What to Look for in Your New Burr Coffee Grinder
While they’re seemingly simple devices at first glance: a burr grinder is just a motor, hopper, and tray attached to a motor, there are some minor differences which can make your real world application better or worse.
We found all of the following to be quite important.
Burrs tend to be either conical or straight. Straight burrs seem to provide a slight advantage in consistency of particle size but they’re also much harder to clean than those which have conical burrs.
For most at-home applications we favor conical burrs, but if you insist on straight burrs then make sure to pick up some as well. Traditional brushes are made with pig hair and other materials, but we found plastic handled nylon ones to work a bit better overall even if they lack the classic aesthetic.
The choice here is mostly in how much effort you’re willing to put into cleaning. We really found little difference in the quality of the final product, but straight burrs have some extra edge according to the experts.
The material your burrs are made from is rather important. For serious coffee grinding there are pretty much two options: ceramic or stainless steel.
Ceramic burrs tend to produce less heat and be easier to clean. That’s not to say they’re perfect, but many people prefer them for the fact that heat is something you want to introduce as little of as possible.
Many enthusiasts insist on ceramics, at least when using a motor-driven coffee grinder, especially for espresso. The taste difference comes from the fact that ceramic burrs tend to produce more fines when used than their stainless steel counterparts.
Stainless steel produces a more consistent grind due to the way they’re engineered, with less fines being included in the ground coffee. They can also produce more heat.
Expert advice says the following:
- Ceramic burrs are best for espresso and other fine ground applications.
- Stainless steel burrs are better for French Press and other more traditional methods of coffee.
- It doesn’t really matter if you’re using a hand grinder, since there’s no motor to produce the heavy friction required to produce an excessive amount of heat.
The wider the array of presets when it comes time to grind, the better. Many higher end burr coffee mills will give you fifteen or more settings.
Others allow for an “infinite” adjustment through the use of a worm drive or other variable method. It really comes down to the type of drive in the coffee grinder.

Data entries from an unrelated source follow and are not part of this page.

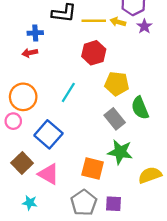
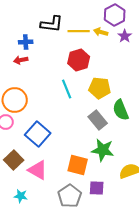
cyan line: (68, 92) -> (67, 89), moved, turned -54
purple square: (114, 204) -> (97, 188), moved

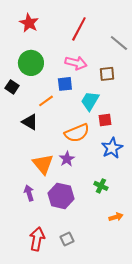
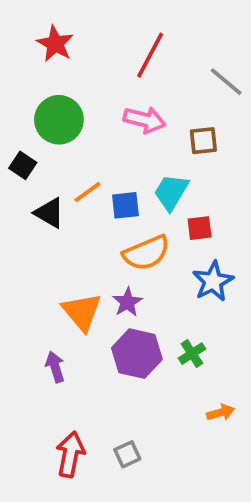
blue square: (65, 84) -> (125, 205), moved
black triangle: (30, 122) -> (49, 213), moved
green cross: (101, 186) -> (192, 354), turned 32
purple hexagon: (61, 196) -> (137, 354), moved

More is better, as a general rule here, since it will allow you to finely grate your coffee and adjustable methods are the best of all since they’ll be able to ensure that you can fine tune your coffee.

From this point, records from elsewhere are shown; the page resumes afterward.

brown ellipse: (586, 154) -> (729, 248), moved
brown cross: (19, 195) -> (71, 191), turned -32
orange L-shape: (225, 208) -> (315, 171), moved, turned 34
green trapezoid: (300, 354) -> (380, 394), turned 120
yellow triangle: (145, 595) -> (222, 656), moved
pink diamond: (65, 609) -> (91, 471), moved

On the other hand, presets are desirable if you’re not quite sure what you’re doing just yet and can save you from accidentally going too coarse or too fine with your beans.
There are two main types of drives when it comes to burr grinders.

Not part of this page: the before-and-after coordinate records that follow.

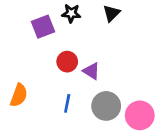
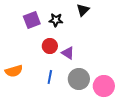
black star: (71, 13) -> (56, 20), moved
orange semicircle: (19, 95) -> (14, 71), turned 54

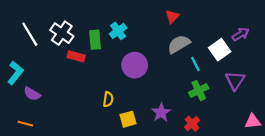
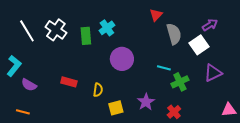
purple arrow: (241, 34) -> (210, 25), moved
gray semicircle: (179, 44) -> (174, 34), moved, turned 105
red rectangle: (76, 56) -> (69, 82), moved
cyan line: (195, 64) -> (164, 68), moved, turned -48
purple triangle: (235, 81) -> (213, 73), turned 30

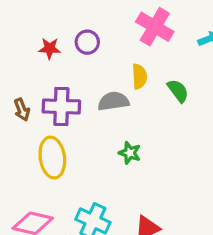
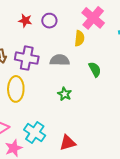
yellow semicircle: (139, 76) -> (79, 38), moved
green semicircle: (178, 91) -> (95, 69), moved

Direct drives work with a belt and no gear reductions. These are a bit more durable and generally only used in high-end machines. The best part for home use is that they tend to be quieter.
Reduction drives work with a series of smaller gears. They’re louder and won’t last as long, but they’re also quite a bit cheaper and are usually favored for home use since they use smaller motors and don’t take up as much counter space.
Whether you’re a newbie to the world of gourmet coffee or a longtime veteran, your grinder is one of the most essential parts of the entire coffee process. Excluding the quality of the beans themselves, they’re often considered the most important piece of the puzzle.
We wholeheartedly recommend the Breville BCG820BSSXL for most people. It’s a solid piece of machinery with a long lifespan and enough settings to keep you tinkering until you’ve got everything just right for any given application.
If you’re interested in ensuring that you’ve got only high-quality coffee coming out of your home kitchen, then pick up the best burr coffee grinder for your needs to day. You’ll be amazed at the difference they can make.